- _ABOUT THIS EXERCISE_: Retype the lines of the listing below exactly, but only those from the one containing "idssalon. Daarnaast kennen we ieder" through the last line; pictures stay out.

- _RECORDS SHOWN_:
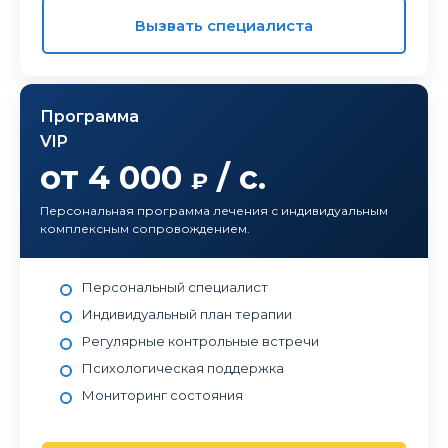
Вызвать специалиста
Программа
VIP
от 4 000
/ с.
₽
Персональная программа лечения с индивидуальным
комплексным сопровождением.
Персональный специалист
Индивидуальный план терапии
Регулярные контрольные встречи
Психологическая поддержка
Мониторинг состояния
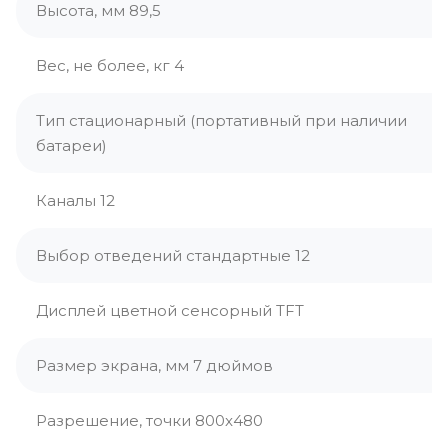
Высота, мм 89,5
Вес, не более, кг 4
Тип стационарный (портативный при наличии
батареи)
Каналы 12
Выбор отведений стандартные 12
Дисплей цветной сенсорный TFT
Размер экрана, мм 7 дюймов
Разрешение, точки 800x480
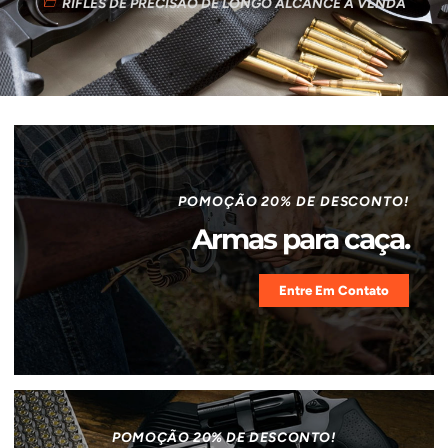
RIFLES DE PRECISÃO DE LONGO ALCANCE A VENDA
POMOÇÃO 20% DE DESCONTO!
Armas para caça.
Entre Em Contato
POMOÇÃO 20% DE DESCONTO!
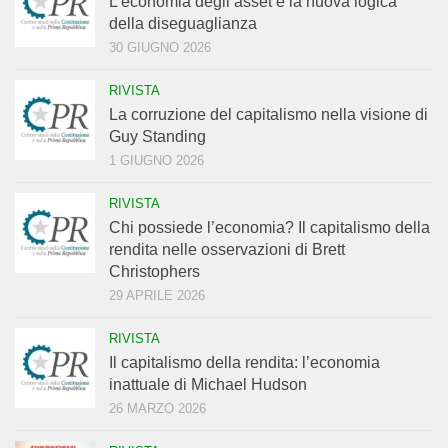
L’economia degli asset e la nuova logica
della diseguaglianza
30 GIUGNO 2026
RIVISTA
La corruzione del capitalismo nella visione di
Guy Standing
1 GIUGNO 2026
RIVISTA
Chi possiede l’economia? Il capitalismo della
rendita nelle osservazioni di Brett
Christophers
29 APRILE 2026
RIVISTA
Il capitalismo della rendita: l’economia
inattuale di Michael Hudson
26 MARZO 2026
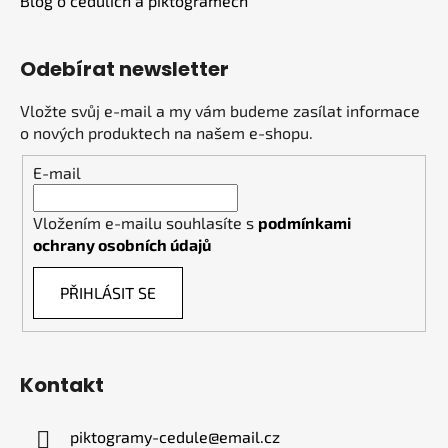
Blog o cedulích a piktogramech
Odebírat newsletter
Vložte svůj e-mail a my vám budeme zasílat informace
o nových produktech na našem e-shopu.
E-mail
Vložením e-mailu souhlasíte s
podmínkami
ochrany osobních údajů
PŘIHLÁSIT SE
Kontakt
piktogramy-cedule
@
email.cz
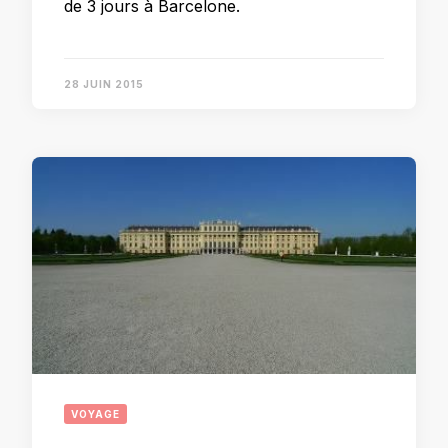
de 3 jours à Barcelone.
28 JUIN 2015
VOYAGE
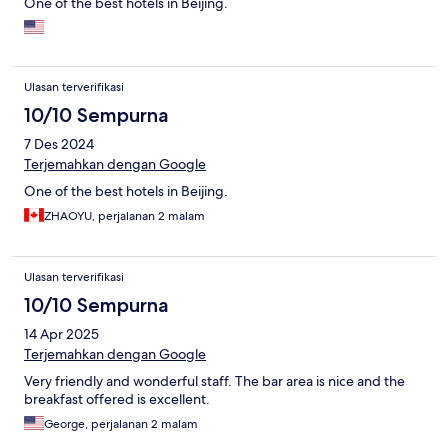
One of the best hotels in Beijing.
Ulasan terverifikasi
10/10 Sempurna
7 Des 2024
Terjemahkan dengan Google
One of the best hotels in Beijing.
ZHAOYU, perjalanan 2 malam
Ulasan terverifikasi
10/10 Sempurna
14 Apr 2025
Terjemahkan dengan Google
Very friendly and wonderful staff. The bar area is nice and the
breakfast offered is excellent.
George, perjalanan 2 malam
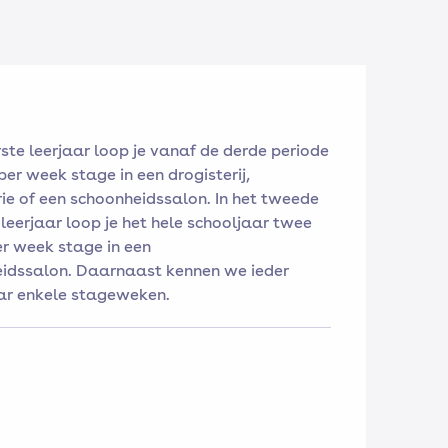
rste leerjaar loop je vanaf de derde periode
er week stage in een drogisterij,
ie of een schoonheidssalon. In het tweede
leerjaar loop je het hele schooljaar twee
r week stage in een
idssalon. Daarnaast kennen we ieder
ar enkele stageweken.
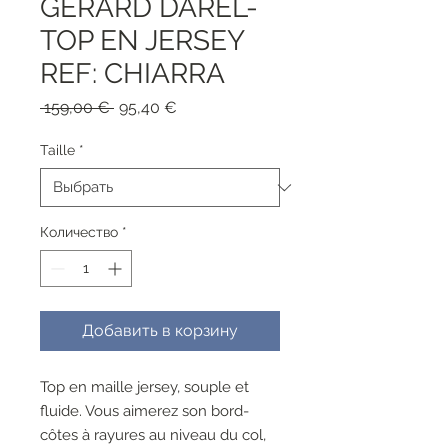
GERARD DAREL-
TOP EN JERSEY
REF: CHIARRA
Обычная
Спеццена
 159,00 € 
95,40 €
цена
Taille
*
Количество
*
Добавить в корзину
Top en maille jersey, souple et
fluide. Vous aimerez son bord-
côtes à rayures au niveau du col,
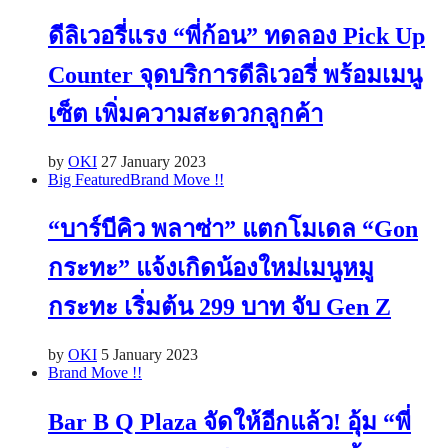
ดีลิเวอรี่แรง “พี่ก้อน” ทดลอง Pick Up
Counter จุดบริการดีลิเวอรี่ พร้อมเมนู
เซ็ต เพิ่มความสะดวกลูกค้า
by
OKI
27 January 2023
Big Featured
Brand Move !!
“บาร์บีคิว พลาซ่า” แตกโมเดล “Gon
กระทะ” แจ้งเกิดน้องใหม่เมนูหมู
กระทะ เริ่มต้น 299 บาท จับ Gen Z
by
OKI
5 January 2023
Brand Move !!
Bar B Q Plaza จัดให้อีกแล้ว! อุ้ม “พี่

- _RESPONSE TO THE EXERCISE_:
idssalon. Daarnaast kennen we ieder
ar enkele stageweken.
GERARD DAREL-
TOP EN JERSEY
REF: CHIARRA
Обычная
Спеццена
 159,00 € 
95,40 €
цена
Taille
*
Количество
*
Добавить в корзину
Top en maille jersey, souple et
fluide. Vous aimerez son bord-
côtes à rayures au niveau du col,
ดีลิเวอรี่แรง “พี่ก้อน” ทดลอง Pick Up
Counter จุดบริการดีลิเวอรี่ พร้อมเมนู
เซ็ต เพิ่มความสะดวกลูกค้า
by
OKI
27 January 2023
Big Featured
Brand Move !!
“บาร์บีคิว พลาซ่า” แตกโมเดล “Gon
กระทะ” แจ้งเกิดน้องใหม่เมนูหมู
กระทะ เริ่มต้น 299 บาท จับ Gen Z
by
OKI
5 January 2023
Brand Move !!
Bar B Q Plaza จัดให้อีกแล้ว! อุ้ม “พี่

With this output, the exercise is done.